[Task details]: Take from the entries below the stretch from the line with "For every named" through the line with "Scrollst du noch", and return it exactly, leaving the pictures out.
------------------------
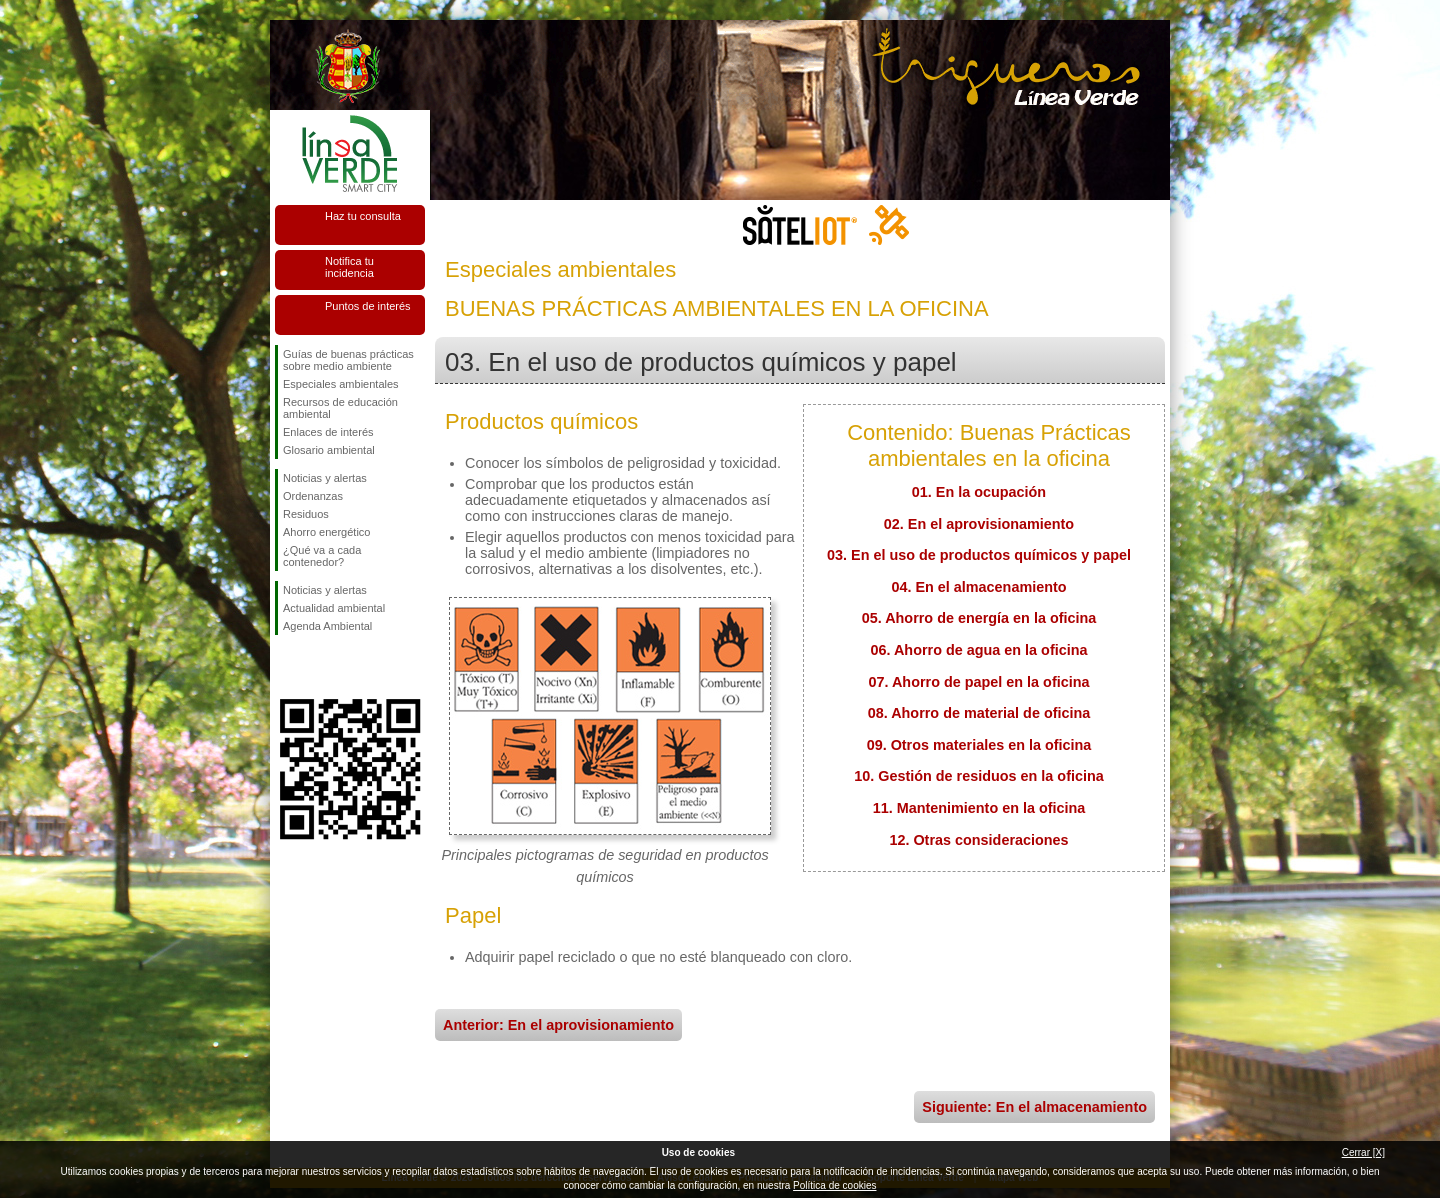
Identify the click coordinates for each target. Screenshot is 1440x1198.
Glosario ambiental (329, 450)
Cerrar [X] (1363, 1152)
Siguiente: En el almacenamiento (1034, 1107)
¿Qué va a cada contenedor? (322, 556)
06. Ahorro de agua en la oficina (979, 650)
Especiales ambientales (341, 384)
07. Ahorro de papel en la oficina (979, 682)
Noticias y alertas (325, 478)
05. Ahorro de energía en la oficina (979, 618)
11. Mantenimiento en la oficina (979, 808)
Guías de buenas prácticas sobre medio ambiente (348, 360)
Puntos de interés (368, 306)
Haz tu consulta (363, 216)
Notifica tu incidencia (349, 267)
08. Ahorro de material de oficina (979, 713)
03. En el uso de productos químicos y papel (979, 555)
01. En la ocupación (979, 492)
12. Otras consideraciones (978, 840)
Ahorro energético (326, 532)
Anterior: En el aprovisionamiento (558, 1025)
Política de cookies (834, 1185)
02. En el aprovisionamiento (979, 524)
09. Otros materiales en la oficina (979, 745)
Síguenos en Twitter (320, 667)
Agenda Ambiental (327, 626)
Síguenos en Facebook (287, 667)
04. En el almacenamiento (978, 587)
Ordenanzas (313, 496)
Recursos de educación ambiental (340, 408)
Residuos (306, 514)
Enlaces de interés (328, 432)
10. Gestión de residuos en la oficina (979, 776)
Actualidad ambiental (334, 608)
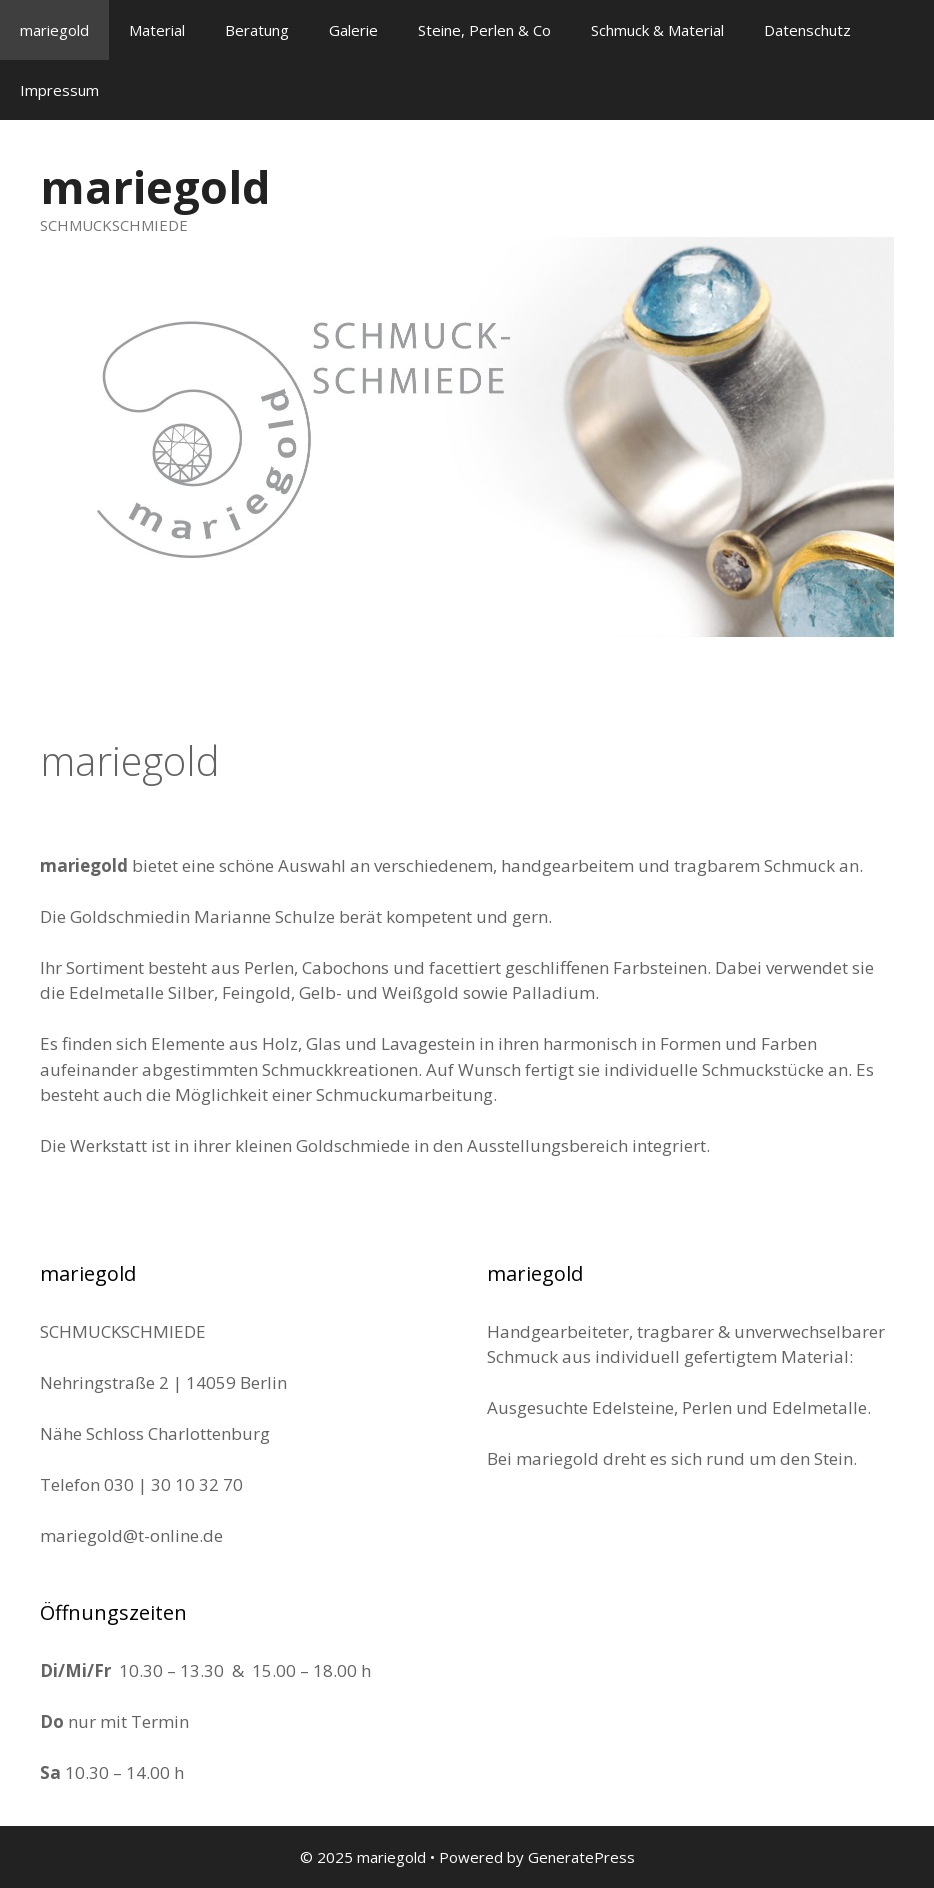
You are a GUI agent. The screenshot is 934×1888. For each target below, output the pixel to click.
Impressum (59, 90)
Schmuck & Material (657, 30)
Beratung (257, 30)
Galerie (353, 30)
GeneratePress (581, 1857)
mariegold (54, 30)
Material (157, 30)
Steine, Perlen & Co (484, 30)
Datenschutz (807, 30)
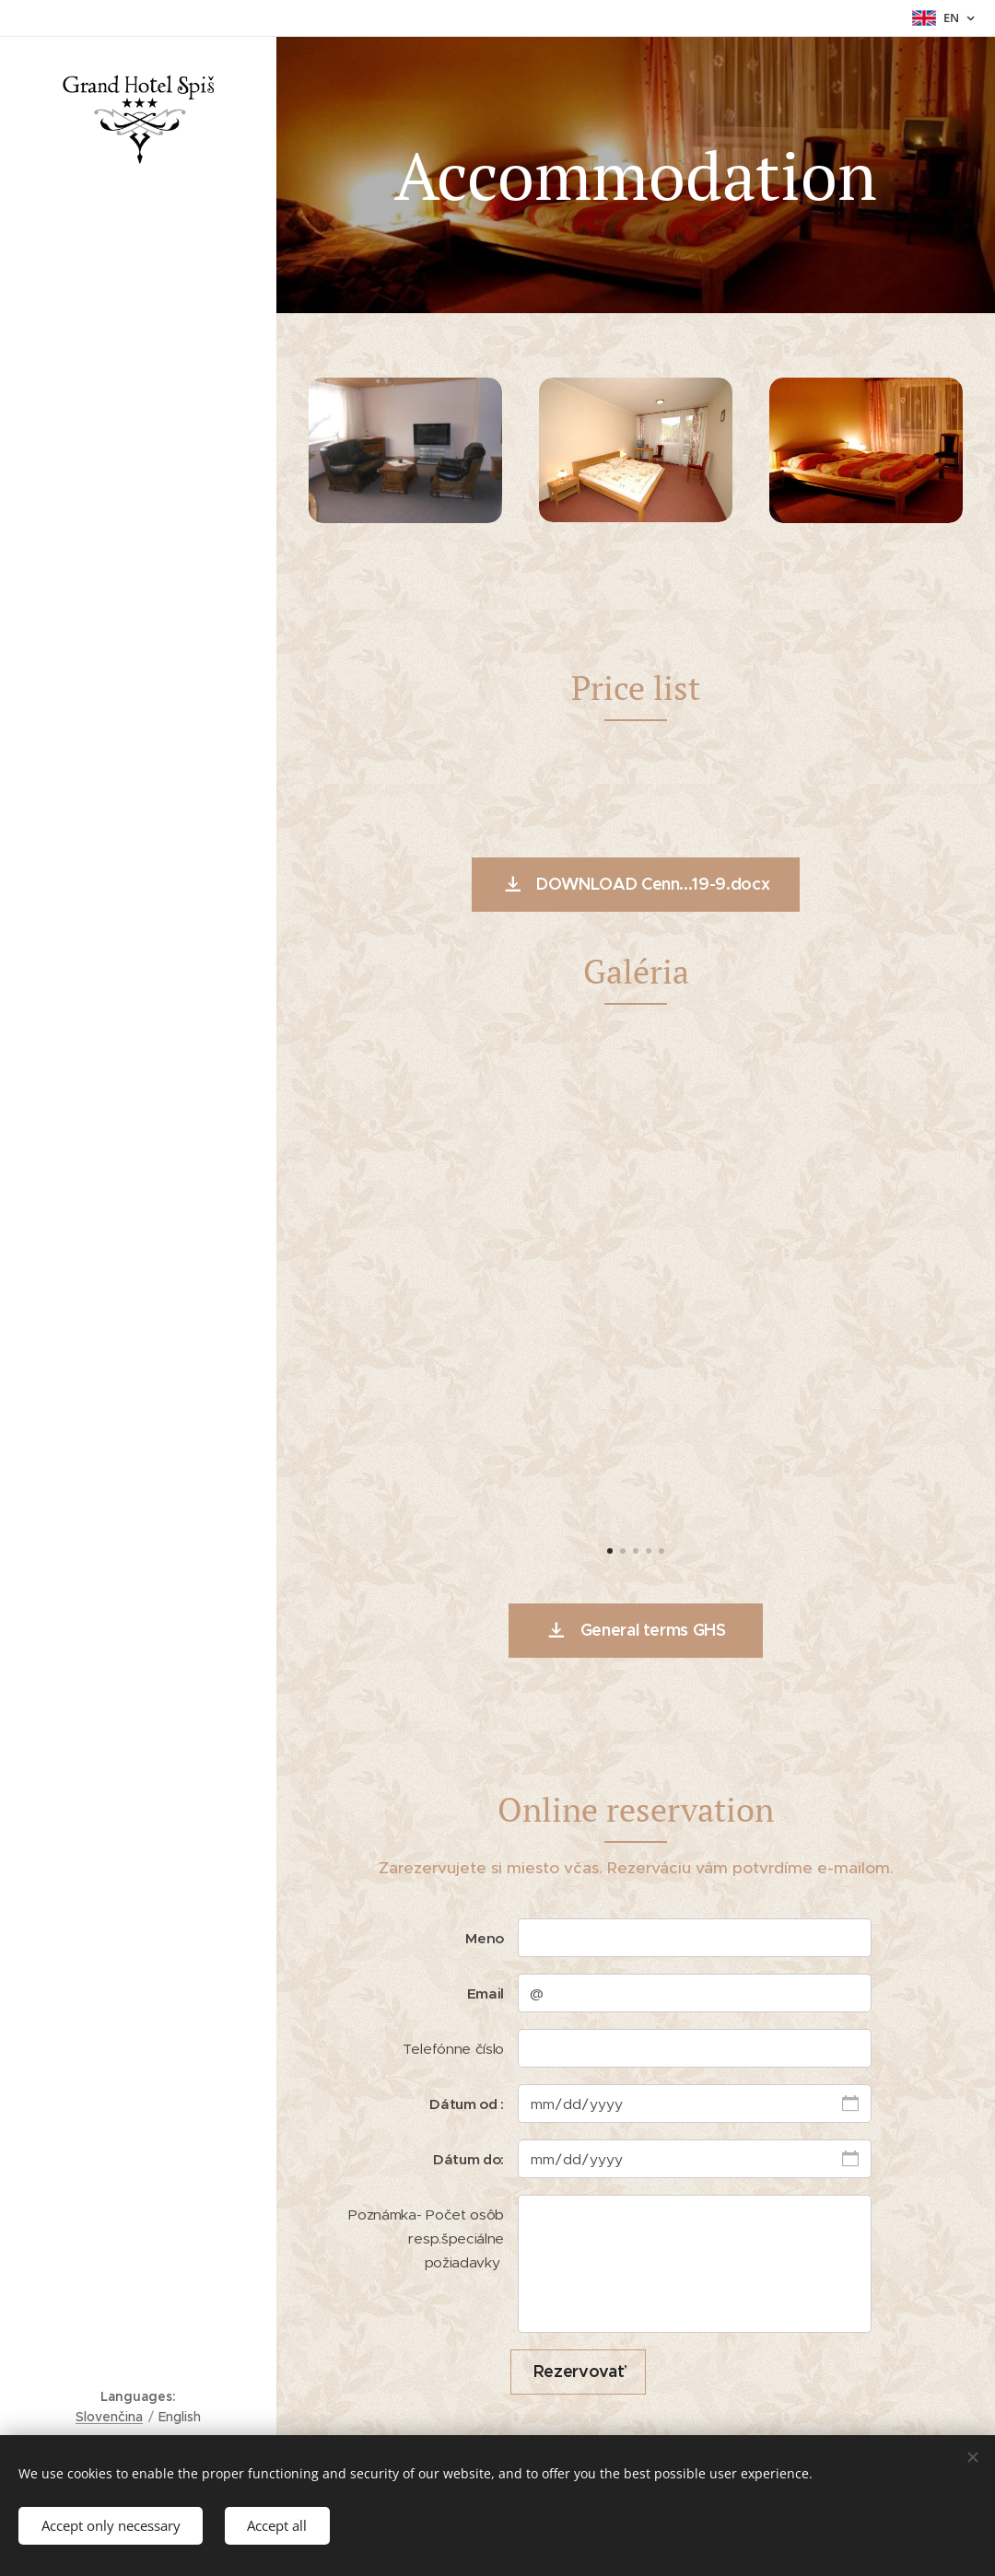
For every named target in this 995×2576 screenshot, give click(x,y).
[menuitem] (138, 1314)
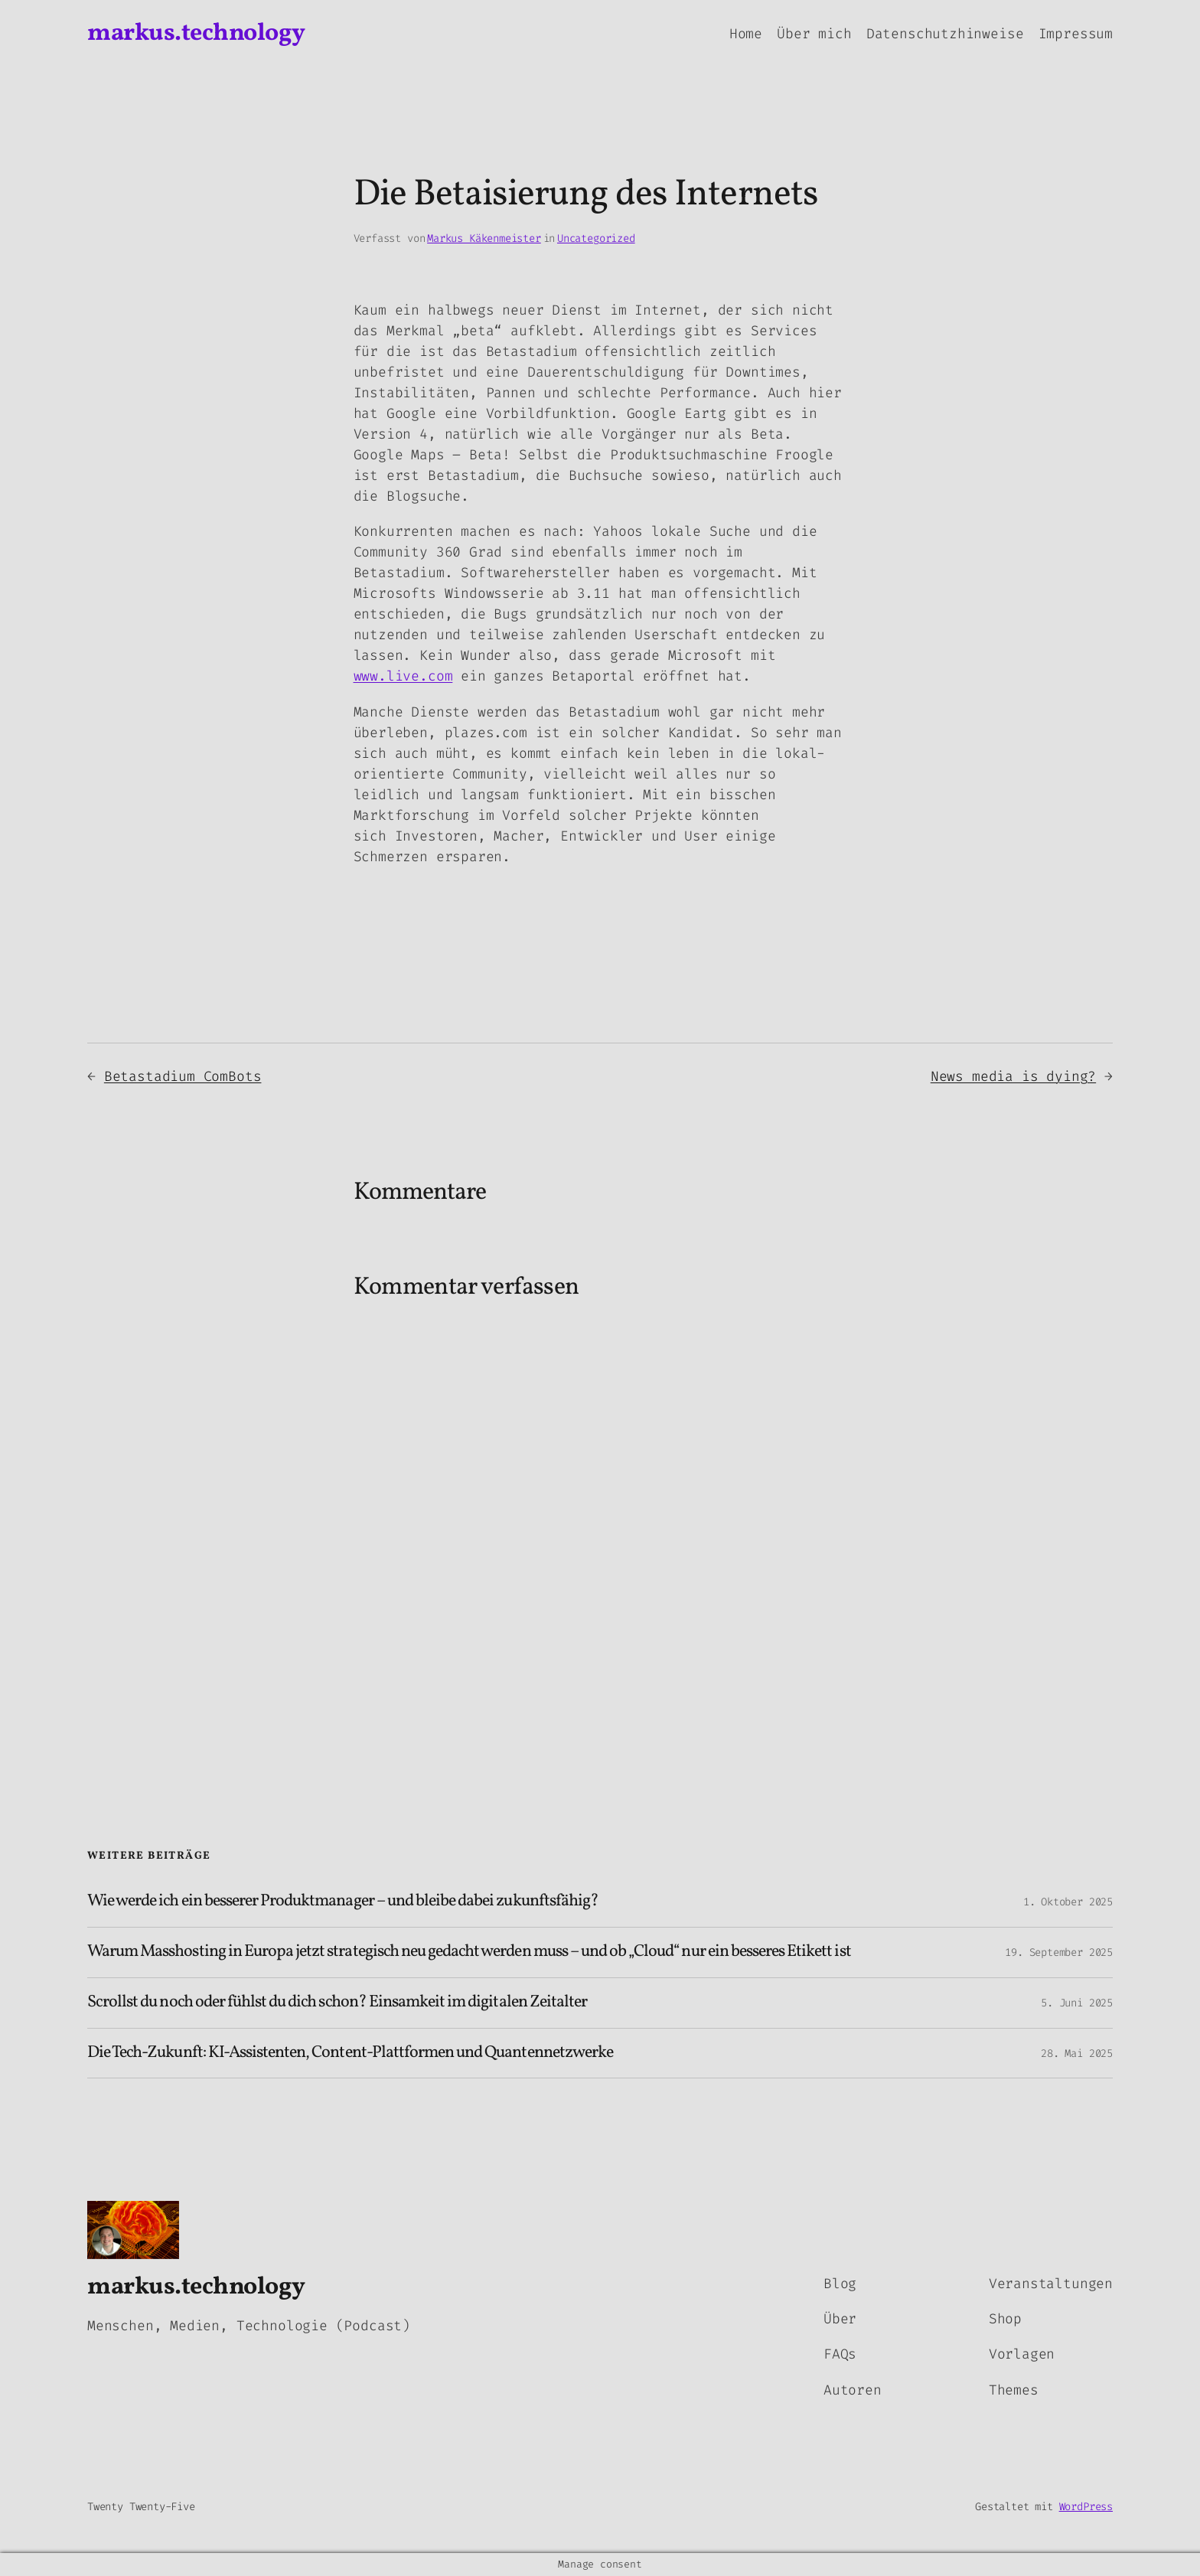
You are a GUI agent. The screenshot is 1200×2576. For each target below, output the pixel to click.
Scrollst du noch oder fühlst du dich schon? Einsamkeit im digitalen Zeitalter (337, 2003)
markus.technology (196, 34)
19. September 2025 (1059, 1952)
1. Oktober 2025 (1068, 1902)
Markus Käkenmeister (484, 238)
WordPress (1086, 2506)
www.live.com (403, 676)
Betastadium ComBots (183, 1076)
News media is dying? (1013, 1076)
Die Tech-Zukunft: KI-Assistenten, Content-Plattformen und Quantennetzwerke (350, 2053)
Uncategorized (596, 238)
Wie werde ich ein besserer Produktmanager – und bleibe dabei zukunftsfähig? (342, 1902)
------------------------
[Exercise response]:
For every named target in this 995×2576 screenshot, give click(x,y).
[menuitem] (138, 1314)
You are a GUI agent. The screenshot is 1200×2576. For each target below, output the pixel to click.
Scrollst du noch oder fühlst du dich schon? Einsamkeit im digitalen Zeitalter (337, 2003)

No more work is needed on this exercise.